Signs of Impending Foaling

  • The signs include development of the udder, swelling in front of the udder, slackening of the pelvic ligaments resulting in hollowing and softening of the quarters, lengthening and relaxation of the vulva, changes in temperament and the production of wax on the teats. The “waxing-up” of the mare is one of the last signs to occur.
  • During the last month of pregnancy, the udder produces the first milk, colostrum, this is rich in antibodies that protect the foal from infection.

The three stages of labour

  • The first stage is when the foal is getting into the correct position to be born, this may take several hours. During this time the mare may become restless, sweat, look at her flanks and get up and down.
  • The second stage of labour begins with the passing and breaking of the water bag and involves the forceful uterine and abdominal contractions required to give birth to the foal, typically the mare will be lying on her side. Nearly all foals are born in a diving type posture, so the first thing you will see is a pair of feet. The soles of the feet should face downwards, if they do not you are going to need veterinary assistance. Typical in a normal presentation one foot will be further ahead of the other, it may be a good idea to try and pull them both out to the same position, as this will stop the elbow of the leg that is further back from catching at the pelvis. Next the muzzle will follow. If the mare seems to be making little progress it is a good idea to apply a bit of traction to the legs. Grip the fetlocks and hold firmly between the abdominal contractions, this will stop the foal going back in as the contractions relax. If more forceful traction is required pull back and down towards the mare’s fetlocks. Once the foal’s head has been passed it may be necessary to clean any membranes from the nostrils.

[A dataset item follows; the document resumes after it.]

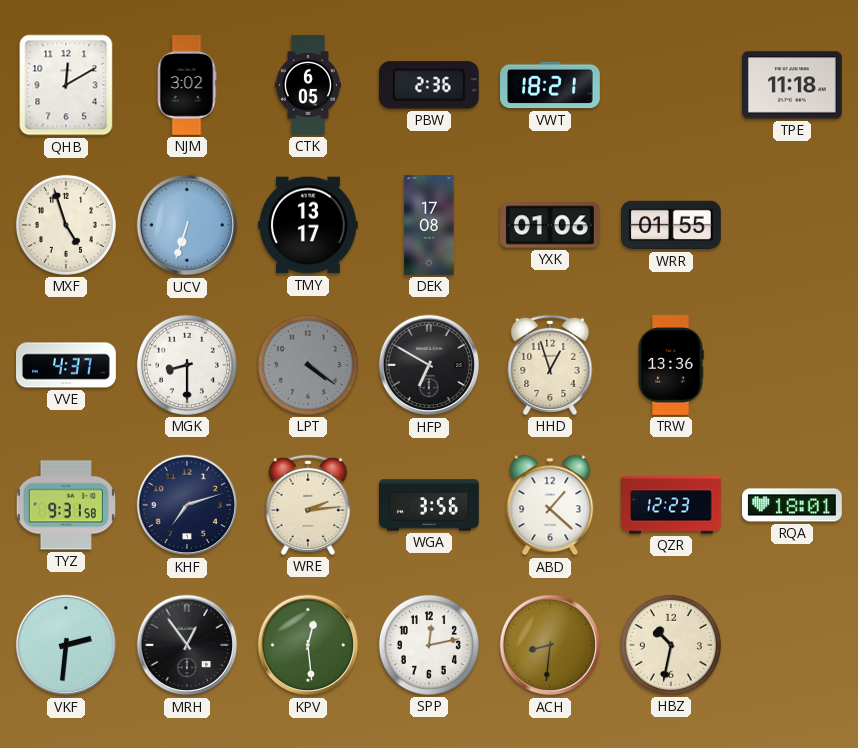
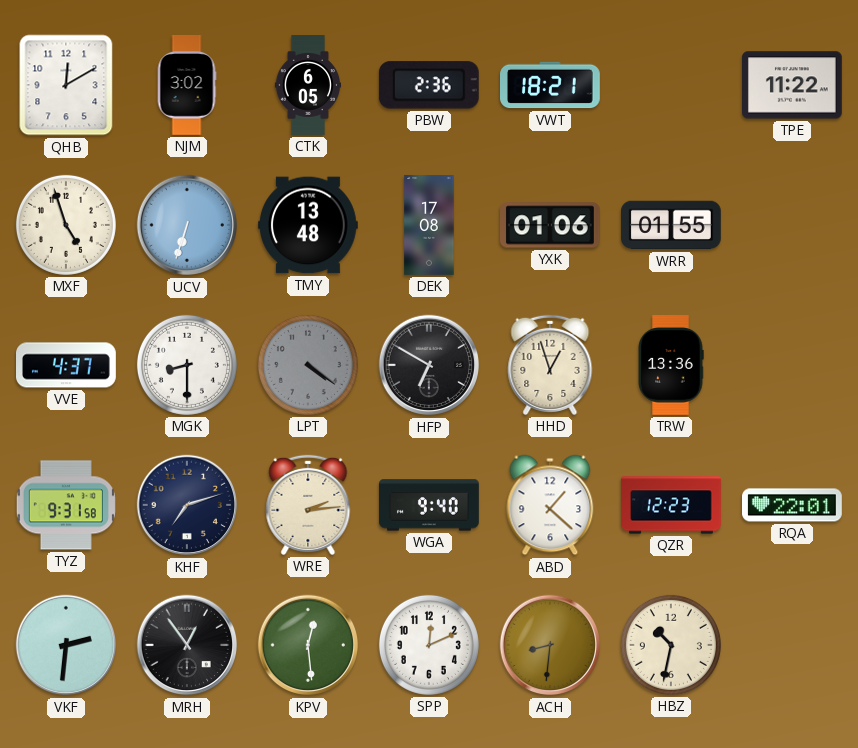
TPE: 11:18 -> 11:22
TMY: 13:17 -> 13:48
WGA: 3:56 -> 9:40
RQA: 18:01 -> 22:01
SPP: 12:13 -> 12:11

The average length of the second stage is 17 minutes, if after this length of time when forceful expulsive efforts have been made and the foal has not been produced veterinary assistance should be sought.
  • The third stage of labour involves the passing of the placenta. Once the mare stands after foaling the placenta should be knotted at the level of the hocks to prevent the mare from standing on it. The placenta is usually passed within one hour, if it is not passed within three hours veterinary assistance will be required. The placenta should be kept for your vet to examine.

The new-born

  • Once the foal has been born, if all is well, the mare will usually lie quietly on her side or sit on her chest for a few minutes. During this time the foal’s hind legs will probably still be in the birth canal and the foal’s umbilicus will still be attached to the placenta. The umbilicus will break at a natural weak point when the mare stands; it should not be cut and only clamped if there is excessive bleeding from the umbilical stump. Once the cord has broken it should be liberally sprayed with antibiotic spray. After a few minutes the foal can be pulled, on its back by the front legs, under the mare’s nose for her to lick. It is essential that the mare-foal bond be firmly established in the first few hours after foaling.
  • Foals generally stand within the first 30 to 60 minutes. The first suckle is usually observed within 2 hours. The foal may need gentle steering in the direction of the udder. Some mares may need to be restrained to allow the foal to suckle for the first time. If the foal does not suckle within 4 hours veterinary advice should be sought, the best time for absorption of colostrum is in the first 12 hours. The best time for a veterinary surgeon to check that the mare and foal are healthy is between 12 and 18 hours after foaling.